C’est dire si cette question compte parmi les plus complexes qui se posent aujourd’hui à notre société. Aussi tenterai-je d’éviter les partis pris et chercherai-je à comprendre comment, en une trentaine d’années, on est passé d’un système de protection de certains lieux très spécifiques relevant, par exemple, du monde assez clos de la haute joaillerie ou des grands musées de la planète, à la surveillance de lieux publics entiers où, à toute heure, déambulent des foules.

Contrairement à d’autres pays, la France a réglementairement défini l’encadrement de la vidéosurveillance dans les lieux publics en 1995. Cette question revêt une importance certaine à l’heure où l’État ne se contente plus de contrôler a priori les demandes d’installation de dispositifs de vidéosurveillance, mais encourage directement à mettre en place de tels équipements, en particulier par l’attribution d’aides financières au titre du FIPD, le Fonds interministériel de prévention de la délinquance, et en facilitant l’octroi des autorisations.

Les professionnels reconnaissent installer chaque année entre 25 000 et 30 000 nouveaux systèmes de vidéosurveillance.
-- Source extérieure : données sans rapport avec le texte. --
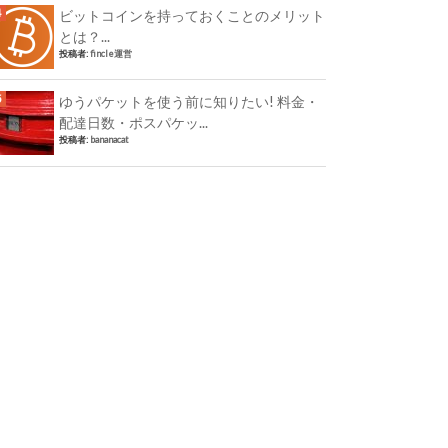
ビットコインを持っておくことのメリット
とは？...
投稿者:
fincle運営
ゆうパケットを使う前に知りたい! 料金・
配達日数・ポスパケッ...
投稿者:
bananacat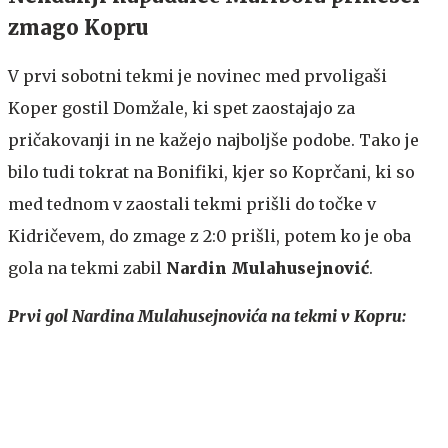
zmago Kopru
V prvi sobotni tekmi je novinec med prvoligaši
Koper gostil Domžale, ki spet zaostajajo za
pričakovanji in ne kažejo najboljše podobe. Tako je
bilo tudi tokrat na Bonifiki, kjer so Koprčani, ki so
med tednom v zaostali tekmi prišli do točke v
Kidričevem, do zmage z 2:0 prišli, potem ko je oba
gola na tekmi zabil
Nardin Mulahusejnović
.
Prvi gol Nardina Mulahusejnovića na tekmi v Kopru: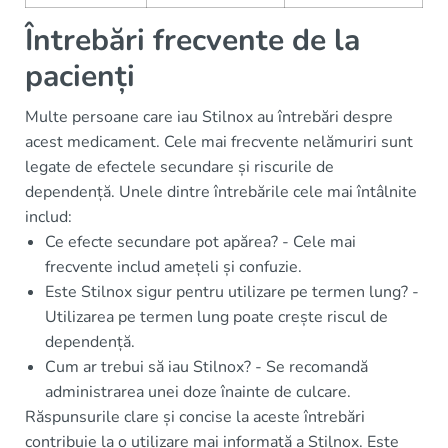
Întrebări frecvente de la
pacienți
Multe persoane care iau Stilnox au întrebări despre
acest medicament. Cele mai frecvente nelămuriri sunt
legate de efectele secundare și riscurile de
dependență. Unele dintre întrebările cele mai întâlnite
includ:
Ce efecte secundare pot apărea? - Cele mai
frecvente includ amețeli și confuzie.
Este Stilnox sigur pentru utilizare pe termen lung? -
Utilizarea pe termen lung poate crește riscul de
dependență.
Cum ar trebui să iau Stilnox? - Se recomandă
administrarea unei doze înainte de culcare.
Răspunsurile clare și concise la aceste întrebări
contribuie la o utilizare mai informată a Stilnox. Este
À la fin de 2007, le nombre de caméras autorisées sur la voie publique était estimé à 340 000, l’objectif clairement affiché étant de parvenir à tripler ce chiffre d’ici à l’année 2010, en répartissant les équipements dans les aéroports, les gares, autour des routes et dans les transports publics. C’est beaucoup – beaucoup trop si ce n’est pas utile !

Au reste, le décret du 22 janvier 2009 modifiant le décret initial de 1996 n’a-t-il pas créé des conditions propices à un traitement plus rapide des dossiers et, ainsi, à un tel essor ? Il est évident que le Gouvernement a choisi d’accélérer le rythme d’installation des caméras, mais a-t-il réalisé des études pour déterminer si cela est vraiment utile ?

Selon les partisans de la vidéosurveillance, ce système permet, en principe, de prévenir efficacement la criminalité. Je dis bien « en principe », car, en Grande-Bretagne par exemple, où la vidéosurveillance est très développée – plus qu’en France en tout cas ! –, on s’est très rapidement heurté au manque de personnel pour analyser les images collectées. Les surcoûts importants qui en ont résulté ont conduit Scotland Yard à parler, en 2008, d’un « utter fiasco », c’est-à-dire d’un échec complet !

Ainsi, alors que la Grande-Bretagne a investi des sommes fabuleuses pour s’équiper du plus vaste système de surveillance d’Europe, 3 % seulement des délits seraient résolus à l’aide des caméras de surveillance.